═════ Records for processing

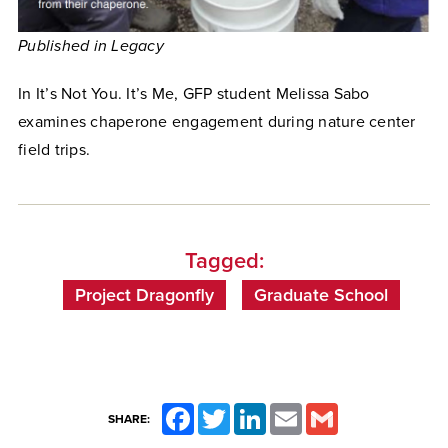
Published in Legacy
In It’s Not You. It’s Me, GFP student Melissa Sabo
examines chaperone engagement during nature center
field trips.
Tagged:
Project Dragonfly
Graduate School
Facebook
Twitter
LinkedIn
Email
Gmail
SHARE:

══════════

### Task details
I need the entries printed exactly, with each picture left out.

### Result for this exercise
Published in Legacy
In It’s Not You. It’s Me, GFP student Melissa Sabo
examines chaperone engagement during nature center
field trips.
Tagged:
Project Dragonfly
Graduate School
Facebook
Twitter
LinkedIn
Email
Gmail
SHARE:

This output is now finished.